Abstract 3075: The Chromosome 9p21 Risk Variant rs10757278 is Associated with Increased Arterial Stiffness
Background: The chromosome 9p21 locus is associated with risk of CAD and MI. The mechanisms underlying this risk are poorly understood with the variant residing in a non-coding region. The same variant is also associated with intracranial aneurysms leading to suggestions that it may promote atherosclerosis by influencing the structure and function of the arterial wall. We hypothesized that subjects with the 9p21 risk allele will have abnormal arterial function reflected as greater arterial stiffness.

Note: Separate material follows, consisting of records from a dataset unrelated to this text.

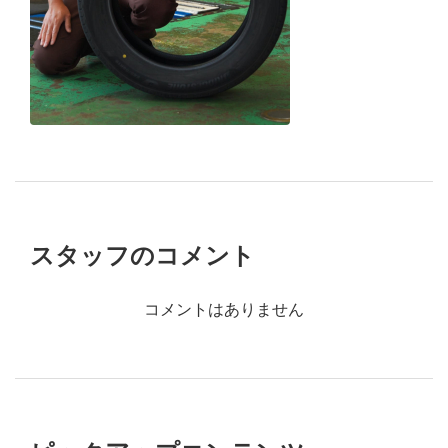
１分でわかる
店舗スタッ
フ
の
おすすめポイント
スタッフのコメント
コメントはありません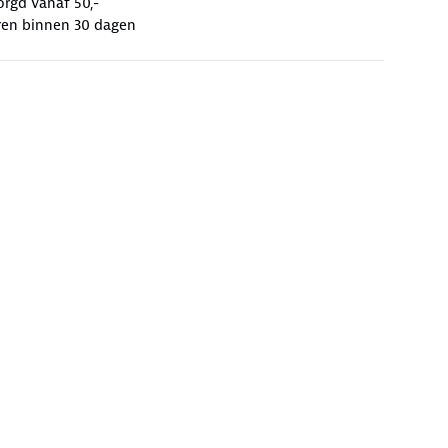
orgd vanaf 50,-
ren binnen 30 dagen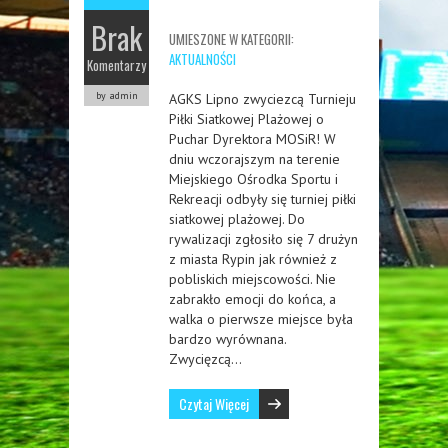
Brak
UMIESZONE W KATEGORII:
AKTUALNOŚCI
Komentarzy
by admin
AGKS Lipno zwyciezcą Turnieju
Piłki Siatkowej Plażowej o
Puchar Dyrektora MOSiR! W
dniu wczorajszym na terenie
Miejskiego Ośrodka Sportu i
Rekreacji odbyły się turniej piłki
siatkowej plażowej. Do
rywalizacji zgłosiło się 7 drużyn
z miasta Rypin jak również z
pobliskich miejscowości. Nie
zabrakło emocji do końca, a
walka o pierwsze miejsce była
bardzo wyrównana.
Zwycięzcą…
Czytaj Więcej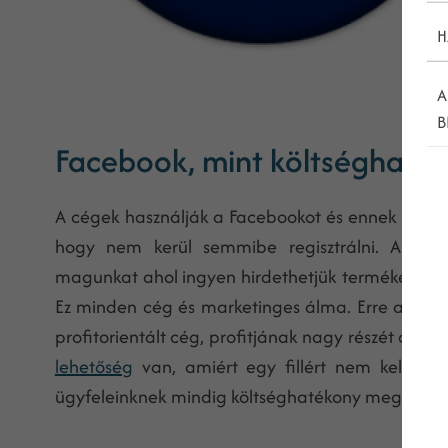
H
A
B
Facebook, mint költséghaték
A cégek használják a Facebookot és ennek nagyon
hogy nem kerül semmibe regisztrálni. A regis
magunkat ahol ingyen hirdethetjük termékeinket s
Ez minden cég és marketinges álma. Erre a
face
profitorientált cég, profitjának nagy részét az ol
lehetőség
van, amiért egy fillért nem kell fize
ügyfeleinknek mindig költséghatékony megoldáso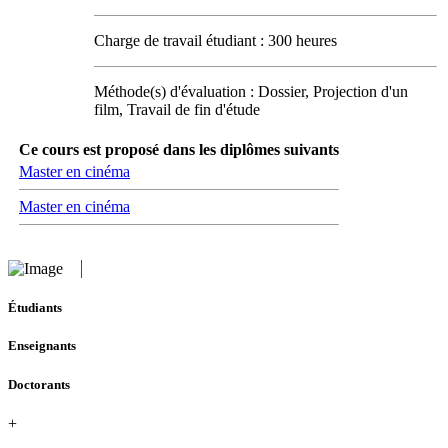
Charge de travail étudiant : 300 heures
Méthode(s) d'évaluation : Dossier, Projection d'un
film, Travail de fin d'étude
Ce cours est proposé dans les diplômes suivants
Master en cinéma
Master en cinéma
Étudiants
Enseignants
Doctorants
+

Methods: Subjects undergoing elective cardiac catheterization were enrolled as part of the Emory Cardiac Genebank and studied 2 hrs post procedure (n=74, mean age 63.6, 68% male). Arterial stiffness was measured using applanation tonometry (Sphygmocor©) with augmentation index corrected for heart rate (Aix75) and central augmented pressure (cAP75) as the outcome variables. The rs10757278 SNP was genotyped using a Centaurus platform (deCODE Genetics). We compared subjects using an additive model for the risk allele G; GG vs. AG/GA vs. AA (n=21, 34, 19 respectively).
Results: The genotype groups did not differ in terms of age, gender and common risk factors. We found a significant difference between the groups in Aix75 (p=0.026) and cAP75 (p=0.014), which remained significant after adjusting for age, gender, mean BP and CAD severity (p=0.043 and p=0.027, respectively) Figure⇓.
Conclusion: In conclusion, we found that the 9p21 variant rs10757278 is associated with increased arterial stiffness, suggesting that the mechanisms underlying the increased susceptibility to CAD and aneurysms with this variant may in part be due to alteration of arterial functional characteristics.